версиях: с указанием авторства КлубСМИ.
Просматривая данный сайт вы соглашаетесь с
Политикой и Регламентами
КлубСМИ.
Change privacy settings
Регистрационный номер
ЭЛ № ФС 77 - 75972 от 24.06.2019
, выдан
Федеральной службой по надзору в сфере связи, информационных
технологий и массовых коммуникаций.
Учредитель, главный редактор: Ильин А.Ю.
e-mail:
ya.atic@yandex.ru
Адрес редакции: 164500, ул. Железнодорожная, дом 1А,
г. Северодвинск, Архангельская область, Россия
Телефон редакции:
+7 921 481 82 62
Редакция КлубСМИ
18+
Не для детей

══════════

* **Task to carry out**
Work out how many lines in the records above contain the word "редакции", and give only that number.

* **Output of the exercise**
2